One of the functions of the microservice is to accept files in ZIP format and to process the files it finds inside. I wanted to find a way to avoid generating a lot of temporary files on disk, since once the service was done with the uploaded file it didn’t need to hang onto it any longer.
Being relatively new to Go, it takes me a little time looking over the documentation, searching for similar examples, and putting things together. The documentation we need for this case is for net/http and also for archive/zip.
First we start with a basic example for setting up an HTTP microservice and dispatching incoming requests to various functions. This just takes a couple lines of code. We start with a handler function with the right signature, then register it with the http package. Then we start the server.
func FileUpload(w http.ResponseWriter, req *http.Request) {
...
}
http.HandleFunc("/upload", FileUpload)
http.ListenAndServe(":8080", nil)
Next we can write the body of the hanlder function. (This article was
helpful.) Any kind of HTTP request will get routed to this function, so we have
to make sure this is a POST. We can then start to unpack the POST data. We will
assume the uploaded file is part of an HTTP multipart request. Fortunately
Go contains explicit support for finding the pieces of a multipart request
and allowing us to select the one we want.

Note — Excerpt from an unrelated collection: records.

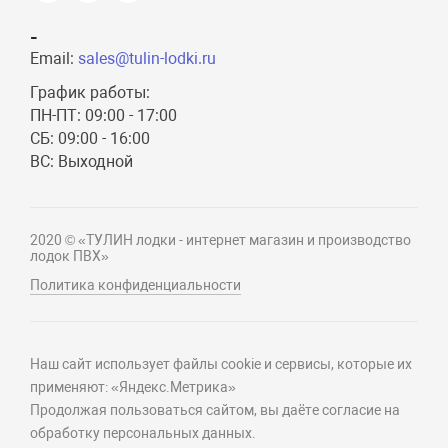
-
Email:
sales@tulin-lodki.ru
График работы:
ПН-ПТ: 09:00 - 17:00
СБ: 09:00 - 16:00
ВС: Выходной
2020 © «ТУЛИН лодки - интернет магазин и производство
лодок ПВХ»
Политика конфиденциальности
Наш сайт использует файлы cookie и сервисы, которые их
применяют: «Яндекс.Метрика»
Продолжая пользоваться сайтом, вы даёте согласие на
обработку персональных данных.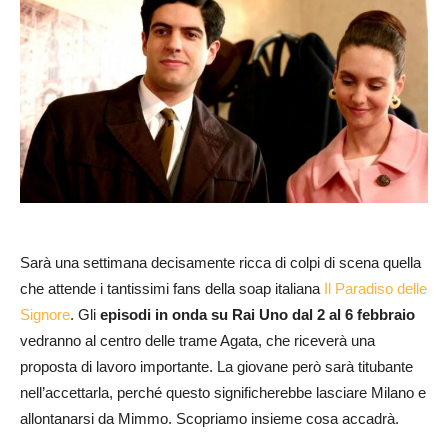
Sarà una settimana decisamente ricca di colpi di scena quella
che attende i tantissimi fans della soap italiana
Il Paradiso delle
Signore
. Gli
episodi in onda su Rai Uno dal 2 al 6 febbraio
vedranno al centro delle trame Agata, che riceverà una
proposta di lavoro importante. La giovane però sarà titubante
nell’accettarla, perché questo significherebbe lasciare Milano e
allontanarsi da Mimmo. Scopriamo insieme cosa accadrà.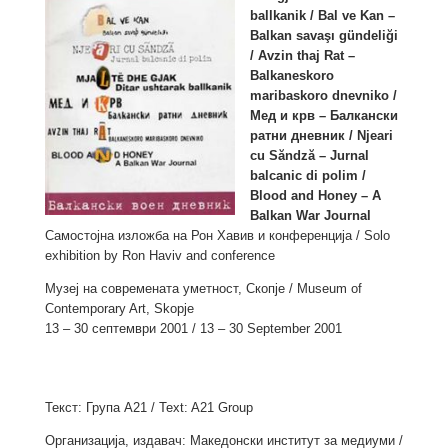
ballkanik / Bal ve Kan –
Balkan savaşı gündeliği
/ Avzin thaj Rat –
Balkaneskoro
maribaskoro dnevniko /
Мед и крв – Балкански
ратни дневник / Njeari
cu Săndză – Jurnal
balcanic di polim /
Blood and Honey – A
Balkan War Journal
Самостојна изложба на Рон Хавив и конференција / Solo
exhibition by Ron Haviv and conference
Музеј на современата уметност, Скопје / Museum of
Contemporary Art, Skopje
13 – 30 септември 2001 / 13 – 30 September 2001
Текст: Група А21 / Text: A21 Group
Организација, издавач: Македонски институт за медиуми /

This functionality is used under the
covers in the http
package.
func FileUpload(w http.ResponseWriter, req *http.Request) {
if req.Method == "POST" {
err := req.ParseMultipartForm(32 << 20)
if err != nil {
http.Error(w, err.Error(), http.StatusBadRequest)
return
}
file, _, err := req.FormFile("uploadfile")
if err != nil {
http.Error(w, err.Error(), http.StatusBadRequest)
return
}
defer file.Close()
size, err := file.Seek(0, 2)
if err != nil {
http.Error(w, err.Error(), http.StatusBadRequest)
return
}
file.Seek(0, 0)
ParseZipFile(file, size)
if err != nil {
http.Error(w, err.Error(), http.StatusBadRequest)
return
}
} else {
http.Error(w, err.Error(), http.StatusBadRequest)
}
}
The parameter in ParseMultipartForm
specifies how much memory to set aside
for the parsing; in this case 32MB. Any larger request will be spooled to disk
temporarily. The FormFile
call then looks at the multipart request to find
that field and gives us back a pointer to it. (It would also give us a
FileHandler
object we can use to get the name and headers, but since we don’t
need it we ignore it.)
This is where things get tricky. The pointer we get is to a multipart.File
.
This type provides a number of useful interfaces: io.Reader
, io.ReaderAt
,
io.Seeker
, and io.Closer
. However, when we look at the archive/zip
package, this still doesn’t quite line up with what we need. To start working
with a zip file, we need a variable of type zip.Reader
. We can’t use the
regular function OpenReader
because this wants a file name on disk, and we’re
trying not to separately write the zip content to a disk file.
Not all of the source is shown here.